The International Chamber of Commerce, which represents over 45 million businesses, wrote to EU commission president on Thursday and said the plan by Brussels to to allow export controls on vaccines risked sparking “retaliatory action” from other countries which could “very rapidly erode essential supply chains.”
“As you will be aware, vaccine supply chains are inherently global in nature – indeed, some inputs required for approved COVID-19 vaccinations can only be sourced in a handful of countries,” wrote John Denton, Secretary General of the ICC.
“In this context, our immediate fear is that the proposed EU export controls risk triggering retaliatory actions by third countries that could very rapidly erode essential supply chains.

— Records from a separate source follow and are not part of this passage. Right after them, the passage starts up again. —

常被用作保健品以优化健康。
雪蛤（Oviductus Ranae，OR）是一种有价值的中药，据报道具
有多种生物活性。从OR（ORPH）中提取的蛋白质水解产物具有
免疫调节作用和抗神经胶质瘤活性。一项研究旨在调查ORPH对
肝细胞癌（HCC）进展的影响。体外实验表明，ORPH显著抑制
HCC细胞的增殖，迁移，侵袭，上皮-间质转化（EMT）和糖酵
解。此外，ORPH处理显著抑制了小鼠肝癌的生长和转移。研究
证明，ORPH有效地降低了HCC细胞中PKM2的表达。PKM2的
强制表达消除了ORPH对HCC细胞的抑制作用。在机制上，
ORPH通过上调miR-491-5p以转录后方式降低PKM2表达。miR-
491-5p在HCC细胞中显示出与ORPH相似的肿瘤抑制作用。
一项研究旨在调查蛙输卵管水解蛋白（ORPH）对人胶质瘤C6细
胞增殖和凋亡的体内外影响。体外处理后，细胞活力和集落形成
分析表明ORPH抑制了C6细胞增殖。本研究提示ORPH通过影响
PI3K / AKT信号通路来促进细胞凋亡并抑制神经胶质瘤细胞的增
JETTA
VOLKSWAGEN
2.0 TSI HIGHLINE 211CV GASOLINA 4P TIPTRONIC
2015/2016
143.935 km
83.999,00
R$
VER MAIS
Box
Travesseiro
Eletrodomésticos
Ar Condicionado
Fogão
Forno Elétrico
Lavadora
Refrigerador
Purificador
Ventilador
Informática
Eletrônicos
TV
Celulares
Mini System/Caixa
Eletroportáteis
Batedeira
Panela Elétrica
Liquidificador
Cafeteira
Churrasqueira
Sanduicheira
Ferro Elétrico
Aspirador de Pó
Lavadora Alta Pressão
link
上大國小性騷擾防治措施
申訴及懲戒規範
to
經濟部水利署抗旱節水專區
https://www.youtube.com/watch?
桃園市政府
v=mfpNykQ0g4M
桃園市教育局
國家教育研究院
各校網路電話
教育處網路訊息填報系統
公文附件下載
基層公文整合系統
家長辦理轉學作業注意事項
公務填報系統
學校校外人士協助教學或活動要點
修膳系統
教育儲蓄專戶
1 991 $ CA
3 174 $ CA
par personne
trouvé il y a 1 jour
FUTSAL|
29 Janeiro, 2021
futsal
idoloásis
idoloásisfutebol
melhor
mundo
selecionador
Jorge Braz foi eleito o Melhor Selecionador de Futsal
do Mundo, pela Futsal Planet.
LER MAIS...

“Such a chain of events – which seems entirely foreseeable given the rapid escalation in trade barriers on personal protective equipment at the outset of the pandemic – would have devastating implications on the supply of vaccines globally, including across EU member states.”

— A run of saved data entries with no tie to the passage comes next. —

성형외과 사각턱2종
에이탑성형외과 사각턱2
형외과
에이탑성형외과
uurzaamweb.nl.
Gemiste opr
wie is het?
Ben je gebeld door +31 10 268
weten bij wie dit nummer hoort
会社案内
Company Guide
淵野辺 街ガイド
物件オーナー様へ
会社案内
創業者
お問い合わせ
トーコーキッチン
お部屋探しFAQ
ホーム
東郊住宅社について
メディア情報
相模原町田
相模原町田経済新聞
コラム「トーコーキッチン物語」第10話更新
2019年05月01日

Read the ICC letter in full
ICC Letter to EU Commission… by Thomas Colson
Denton said that, despite the EU’s emphasis that proposed export limits on vaccines would not affect “humanitarian deliveries,” the plan still risked affecting the supply of vaccines to vulnerable countries which rely on European manufacturing facilities.
The group also cites a study suggesting that restricting vaccine supply to other parts of the world would cause severe damage to the world economy, including in Europe, of between $4-9 trillion.
“Around half of these losses will be borne by advanced economies – regardless of the speed of their domestic vaccination campaigns – owing to continued supply and demand disruptions in global value chains,” they write.
The warning comes after a row among the EU, the UK, and AstraZeneca this week after the drugs firm said it would reduce supplies of its COVID-19 vaccine to the bloc by 75% due to production problems.
The decision prompted furious EU officials to propose a mechanism which will allow member states to block exports of vaccines manufactured within their own countries if they have not received prior authorization. The EU published details of the mechanism on Friday.
AstraZeneca’s chief executive Pascal Soriot insisted this week in an interview with La Repubblica that the British government had a claim to vaccines produced in the UK.
But Von Der Leyen insisted this week that it was “crystal clear” that AstraZeneca should divert doses of its COVID-19 vaccines manufactured in the UK to Brussels, insisting that a “best effort” clause in AstraZeneca’s EU contract meant it was obliged to fulfill the entire order of vaccines.